The Fort Mill, South Carolina, native is one of two winners of the Algernon Sydney Sullivan Award — the university’s highest student honor.

A biochemistry and molecular biology major with a minor in Spanish, Pollack plans to be a cancer researcher. Her time at the University of South Carolina put her well on the way to a research career and helped her discover other passions as well.

“While I came into college with a plan, my time here was enriched by the unexpected,” Pollack says. “I planned to do cancer research but was fascinated by a neuroscience lab, with which I worked for four years and wrote my first publication.”

Her desire to bring “culturally competent health care to the underserved” was sparked by teaching English as a second language to refugees through the Carolina Survivor Clinic.
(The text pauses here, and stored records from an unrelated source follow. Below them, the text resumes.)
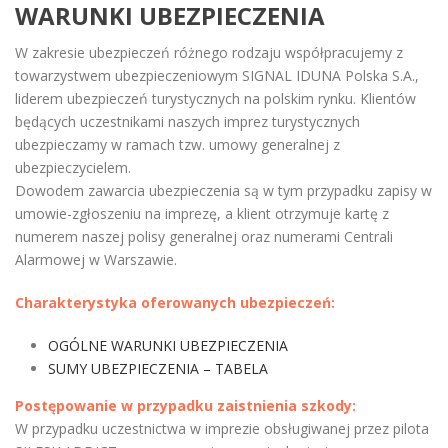
WARUNKI UBEZPIECZENIA
W zakresie ubezpieczeń różnego rodzaju współpracujemy z
towarzystwem ubezpieczeniowym SIGNAL IDUNA Polska S.A.,
liderem ubezpieczeń turystycznych na polskim rynku. Klientów
będących uczestnikami naszych imprez turystycznych
ubezpieczamy w ramach tzw. umowy generalnej z
ubezpieczycielem.
Dowodem zawarcia ubezpieczenia są w tym przypadku zapisy w
umowie-zgłoszeniu na imprezę, a klient otrzymuje kartę z
numerem naszej polisy generalnej oraz numerami Centrali
Alarmowej w Warszawie.
Charakterystyka oferowanych ubezpieczeń:
OGÓLNE WARUNKI UBEZPIECZENIA
SUMY UBEZPIECZENIA – TABELA
Postępowanie w przypadku zaistnienia szkody:
W przypadku uczestnictwa w imprezie obsługiwanej przez pilota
“I proved to myself that I was adaptable, that I could forge new roads to success when ones I'd planned on taking were no longer available.”

Charlotte Ann Pollack

 

“When COVID-19 made health science internships and shadowing nearly impossible, I dug deeper into research, arts and service rather than lamenting lost opportunity,” she says. “That choice made me USC's first sophomore Goldwater winner.” 

During her time at Carolina, Pollack served on the executive board of GlobeMed, organizing medical missions trips to rural areas and raising money for a health-care organization in India. She worked as an intern at Mercy Medical Center and shadowed Spanish language interpreters at Lexington Medical Center.

She also was a peer mentor at USC, giving presentations on national fellowships to University 101 classes.

While COVID did force many changes in her plans, she was able to replace those lost opportunities with equally fulfilling ones.

“My timeline got messed up, and that was OK,” Pollack says. “These necessary changes, while frustrating, led to unexpected benefits, not because I was lucky, but because I didn't give up.

“I proved to myself that I was adaptable, that I could forge new roads to success when ones I'd planned on taking were no longer available.”